*Your objective*.
An exact copy of the data is required, with no pictures in it.

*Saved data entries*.
########################################

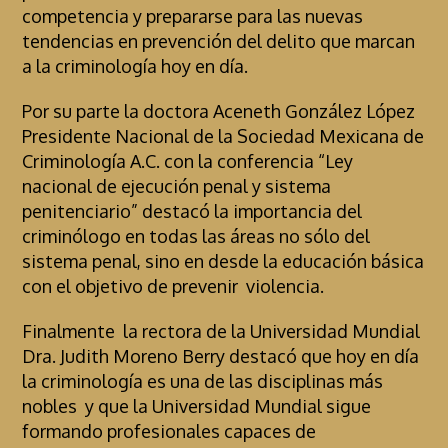
competencia y prepararse para las nuevas
tendencias en prevención del delito que marcan
a la criminología hoy en día.
Por su parte la doctora Aceneth González López
Presidente Nacional de la Sociedad Mexicana de
Criminología A.C. con la conferencia “Ley
nacional de ejecución penal y sistema
penitenciario” destacó la importancia del
criminólogo en todas las áreas no sólo del
sistema penal, sino en desde la educación básica
con el objetivo de prevenir violencia.
Finalmente la rectora de la Universidad Mundial
Dra. Judith Moreno Berry destacó que hoy en día
la criminología es una de las disciplinas más
nobles y que la Universidad Mundial sigue
formando profesionales capaces de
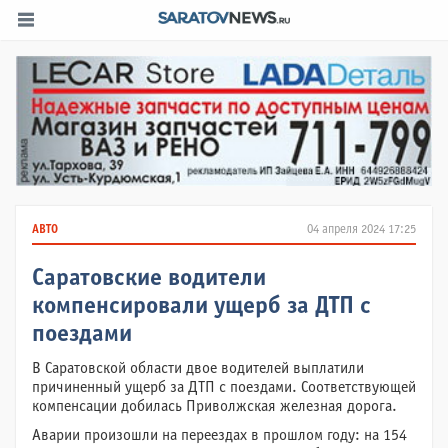
АВТО
04 апреля 2024 17:25
Саратовские водители
компенсировали ущерб за ДТП с
поездами
В Саратовской области двое водителей выплатили
причиненный ущерб за ДТП с поездами. Соответствующей
компенсации добилась Приволжская железная дорога.
Аварии произошли на переездах в прошлом году: на 154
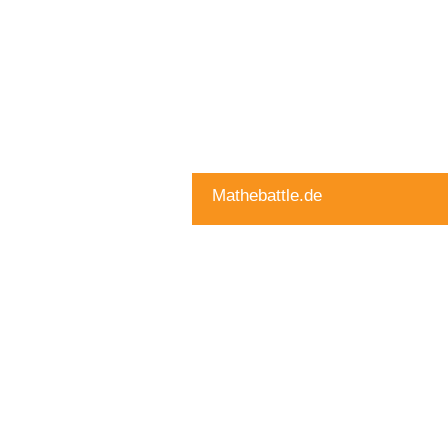
Mathebattle.de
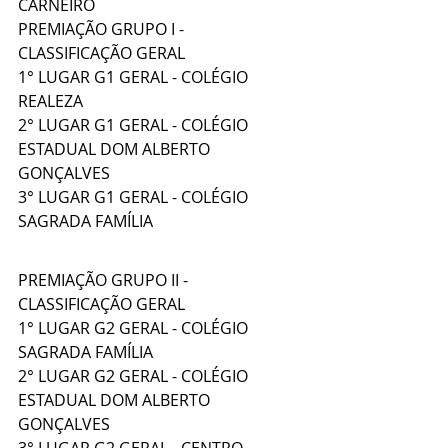
CARNEIRO
PREMIAÇÃO GRUPO I - 
CLASSIFICAÇÃO GERAL
1° LUGAR G1 GERAL - COLÉGIO 
REALEZA
2° LUGAR G1 GERAL - COLÉGIO 
ESTADUAL DOM ALBERTO 
GONÇALVES
3° LUGAR G1 GERAL - COLÉGIO 
SAGRADA FAMÍLIA
PREMIAÇÃO GRUPO II - 
CLASSIFICAÇÃO GERAL
1° LUGAR G2 GERAL - COLÉGIO 
SAGRADA FAMÍLIA
2° LUGAR G2 GERAL - COLÉGIO 
ESTADUAL DOM ALBERTO 
GONÇALVES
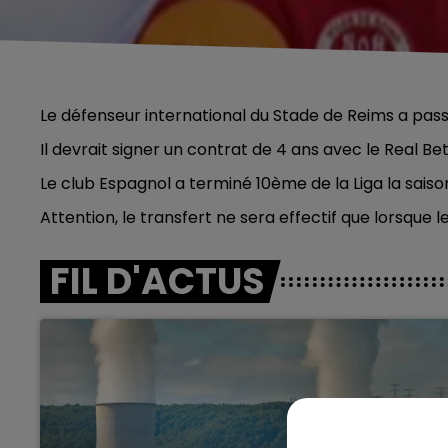
Le défenseur international du Stade de Reims a pass
Il devrait signer un contrat de 4 ans avec le Real Be
Le club Espagnol a terminé 10ème de la Liga la saiso
Attention, le transfert ne sera effectif que lorsque 
FIL D'ACTUS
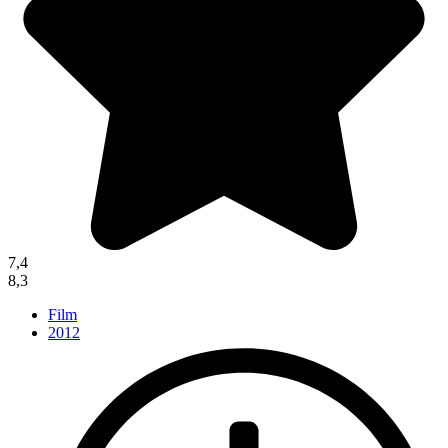
7,4
8,3
Film
2012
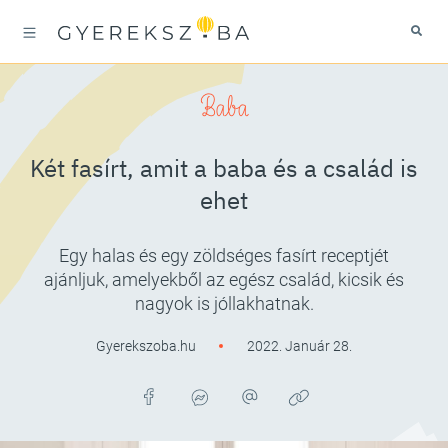
Baba
Két fasírt, amit a baba és a család is
ehet
Egy halas és egy zöldséges fasírt receptjét
ajánljuk, amelyekből az egész család, kicsik és
nagyok is jóllakhatnak.
Gyerekszoba.hu
2022. Január 28.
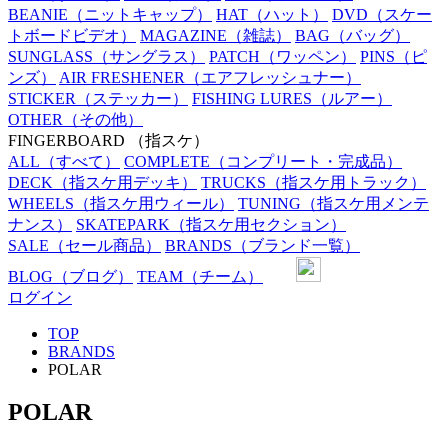
BEANIE
（ニットキャップ）
HAT
（ハット）
DVD
（スケー
トボードビデオ）
MAGAZINE
（雑誌）
BAG
（バッグ）
SUNGLASS
（サングラス）
PATCH
（ワッペン）
PINS
（ピ
ンズ）
AIR FRESHENER
（エアフレッシュナー）
STICKER
（ステッカー）
FISHING LURES
（ルアー）
OTHER
（その他）
FINGERBOARD
（指スケ）
ALL
（すべて）
COMPLETE
（コンプリート・完成品）
DECK
（指スケ用デッキ）
TRUCKS
（指スケ用トラック）
WHEELS
（指スケ用ウィール）
TUNING
（指スケ用メンテ
ナンス）
SKATEPARK
（指スケ用セクション）
SALE
（セール商品）
BRANDS
（ブランド一覧）
BLOG
（ブログ）
TEAM
（チーム）
ログイン
TOP
BRANDS
POLAR
POLAR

########################################

*Written solution*.
competencia y prepararse para las nuevas
tendencias en prevención del delito que marcan
a la criminología hoy en día.
Por su parte la doctora Aceneth González López
Presidente Nacional de la Sociedad Mexicana de
Criminología A.C. con la conferencia “Ley
nacional de ejecución penal y sistema
penitenciario” destacó la importancia del
criminólogo en todas las áreas no sólo del
sistema penal, sino en desde la educación básica
con el objetivo de prevenir violencia.
Finalmente la rectora de la Universidad Mundial
Dra. Judith Moreno Berry destacó que hoy en día
la criminología es una de las disciplinas más
nobles y que la Universidad Mundial sigue
formando profesionales capaces de
АВТО
04 апреля 2024 17:25
Саратовские водители
компенсировали ущерб за ДТП с
поездами
В Саратовской области двое водителей выплатили
причиненный ущерб за ДТП с поездами. Соответствующей
компенсации добилась Приволжская железная дорога.
Аварии произошли на переездах в прошлом году: на 154
Mathebattle.de
CARNEIRO
PREMIAÇÃO GRUPO I - 
CLASSIFICAÇÃO GERAL
1° LUGAR G1 GERAL - COLÉGIO 
REALEZA
2° LUGAR G1 GERAL - COLÉGIO 
ESTADUAL DOM ALBERTO 
GONÇALVES
3° LUGAR G1 GERAL - COLÉGIO 
SAGRADA FAMÍLIA
PREMIAÇÃO GRUPO II - 
CLASSIFICAÇÃO GERAL
1° LUGAR G2 GERAL - COLÉGIO 
SAGRADA FAMÍLIA
2° LUGAR G2 GERAL - COLÉGIO 
ESTADUAL DOM ALBERTO 
GONÇALVES
Le défenseur international du Stade de Reims a pass
Il devrait signer un contrat de 4 ans avec le Real Be
Le club Espagnol a terminé 10ème de la Liga la saiso
Attention, le transfert ne sera effectif que lorsque 
FIL D'ACTUS
7,4
8,3
Film
2012
Baba
Két fasírt, amit a baba és a család is
ehet
Egy halas és egy zöldséges fasírt receptjét
ajánljuk, amelyekből az egész család, kicsik és
nagyok is jóllakhatnak.
Gyerekszoba.hu
2022. Január 28.
BEANIE
（ニットキャップ）
HAT
（ハット）
DVD
（スケー
トボードビデオ）
MAGAZINE
（雑誌）
BAG
（バッグ）
SUNGLASS
（サングラス）
PATCH
（ワッペン）
PINS
（ピ
ンズ）
AIR FRESHENER
（エアフレッシュナー）
STICKER
（ステッカー）
FISHING LURES
（ルアー）
OTHER
（その他）
FINGERBOARD
（指スケ）
ALL
（すべて）
COMPLETE
（コンプリート・完成品）
DECK
（指スケ用デッキ）
TRUCKS
（指スケ用トラック）
WHEELS
（指スケ用ウィール）
TUNING
（指スケ用メンテ
ナンス）
SKATEPARK
（指スケ用セクション）
SALE
（セール商品）
BRANDS
（ブランド一覧）
BLOG
（ブログ）
TEAM
（チーム）
ログイン
TOP
BRANDS
POLAR
POLAR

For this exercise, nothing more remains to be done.